Although Drieu la Rochelle was a criminal, he was hardly an anomaly. Charles de Gaulle once stated that “all of France was in the resistance.” But it is equally true that “all of France collaborated.” Some moreso than others. Pierre Drieu la Rochelle moreso than most. And in the end, he paid for it with his life.

While it’s easy to look back in hindsight, Drieu la Rochelle was not different to many intellectuals throughout history. Often public figures find themselves not in the business of creating new ideas, but of explaining and rationalizing state actions. And when one state falls, they are like so many monuments which are torn down, desecrated, and forgotten.

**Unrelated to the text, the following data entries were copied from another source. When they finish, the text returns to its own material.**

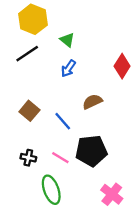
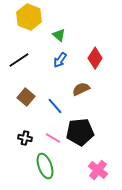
black line: (27, 54) -> (19, 60), moved
red diamond: (122, 66) -> (95, 58), moved

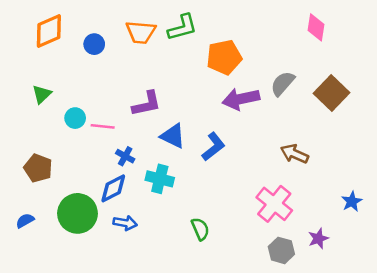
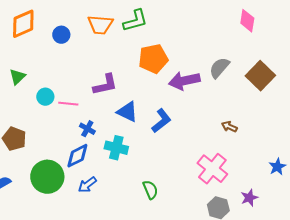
orange pentagon: (224, 57) -> (153, 59), moved
brown arrow: (294, 154) -> (229, 127), size x0.7
blue arrow: (125, 223) -> (87, 185), turned 132

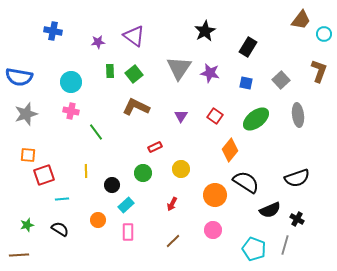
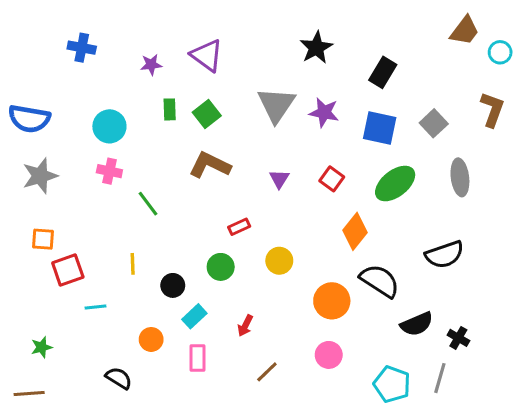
blue square: (246, 83) -> (380, 128), size x1.6
black semicircle: (297, 178) -> (445, 255), moved
red arrow: (172, 204) -> (245, 326), moved
black semicircle: (60, 229) -> (119, 378), moved

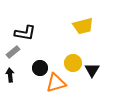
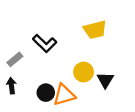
black L-shape: (25, 33) -> (45, 43), moved, turned 35
black circle: (40, 68) -> (46, 93), moved

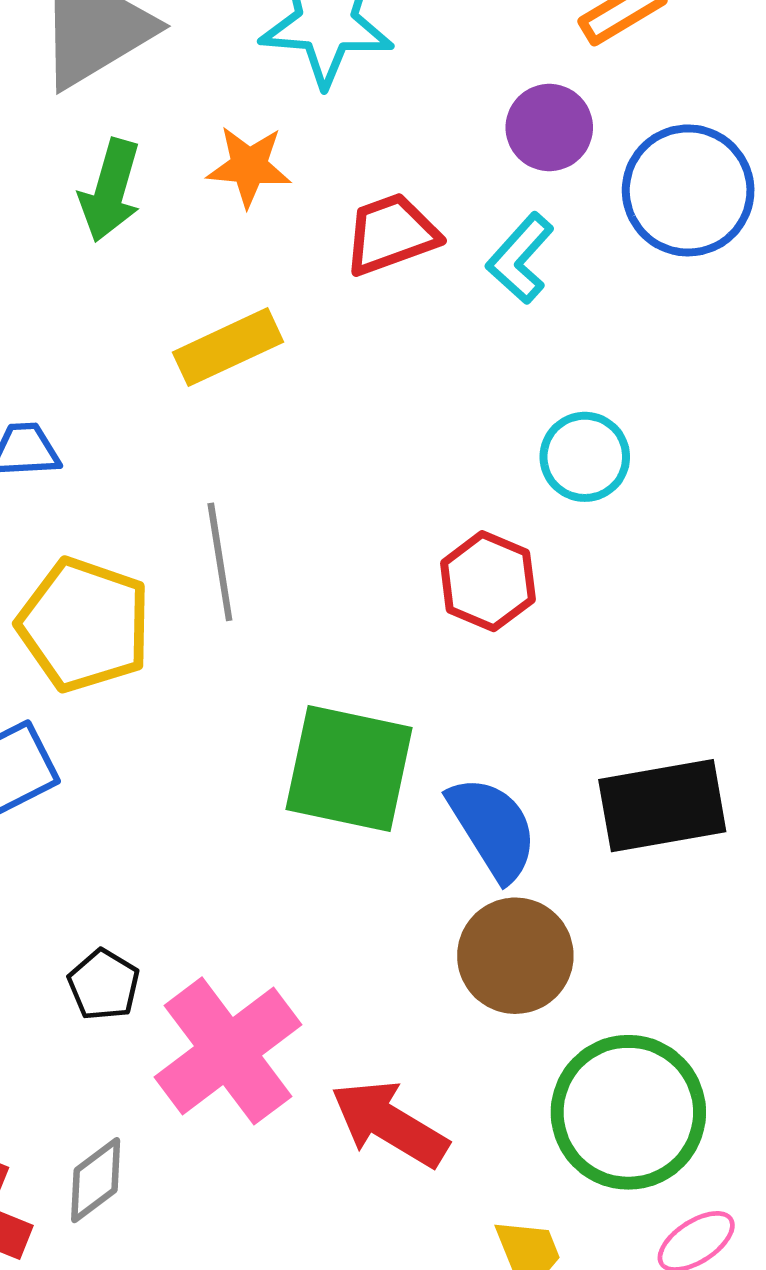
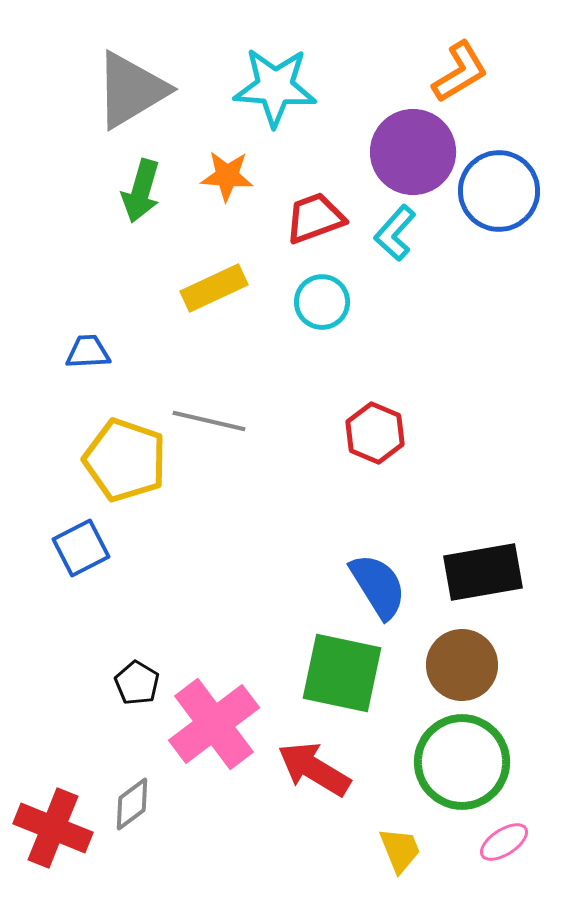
purple circle: (549, 128) -> (413, 152), size x1.6
cyan circle: (585, 457) -> (322, 302), moved
gray line: (220, 562) -> (209, 421), turned -68
green square: (349, 768) -> (342, 673), moved
brown circle: (515, 956) -> (462, 665), moved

What makes him unique among collaborators is that he was not a misanthrope like Céline, or rapid antisemites like Brasillach. He was successful, respected, and well liked by his peers; his mistake was joining the loosing side during a period of transition, and not much more than that. Looking at our own public intellectuals, there are many who advocate for genocide, regime change and war without any personal risk to themselves, and who are celebrated for it.

At least Pierre Drieu la Rochelle was not one of them.